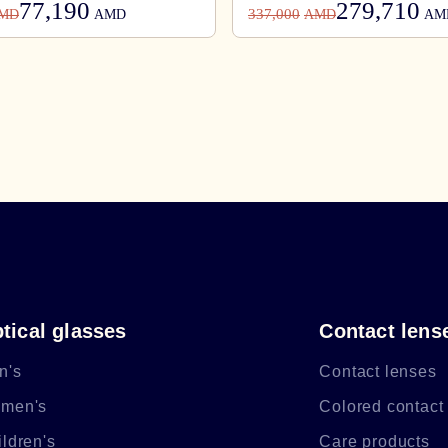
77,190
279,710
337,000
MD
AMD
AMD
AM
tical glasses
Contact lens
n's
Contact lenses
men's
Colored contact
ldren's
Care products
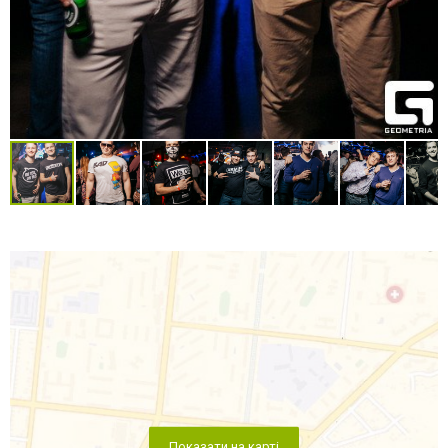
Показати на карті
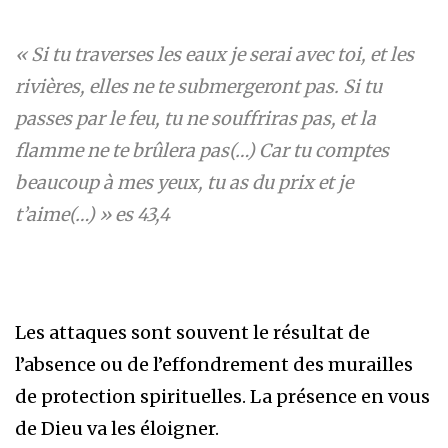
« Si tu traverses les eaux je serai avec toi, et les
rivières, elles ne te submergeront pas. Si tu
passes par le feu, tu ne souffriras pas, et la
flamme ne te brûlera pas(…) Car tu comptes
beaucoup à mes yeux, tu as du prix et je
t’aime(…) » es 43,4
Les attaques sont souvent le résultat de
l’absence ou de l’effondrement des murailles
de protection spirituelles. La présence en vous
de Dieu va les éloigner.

++++++++++

> **WHAT TO WORK ON**
Please return all of the entries word for word, excluding the pictures.

> **COMPLETED TASK**
77,190
279,710
337,000
MD
AMD
AMD
AM
tical glasses
Contact lens
n's
Contact lenses
men's
Colored contact
ldren's
Care products
Показати на карті
« Si tu traverses les eaux je serai avec toi, et les
rivières, elles ne te submergeront pas. Si tu
passes par le feu, tu ne souffriras pas, et la
flamme ne te brûlera pas(…) Car tu comptes
beaucoup à mes yeux, tu as du prix et je
t’aime(…) » es 43,4
Les attaques sont souvent le résultat de
l’absence ou de l’effondrement des murailles
de protection spirituelles. La présence en vous
de Dieu va les éloigner.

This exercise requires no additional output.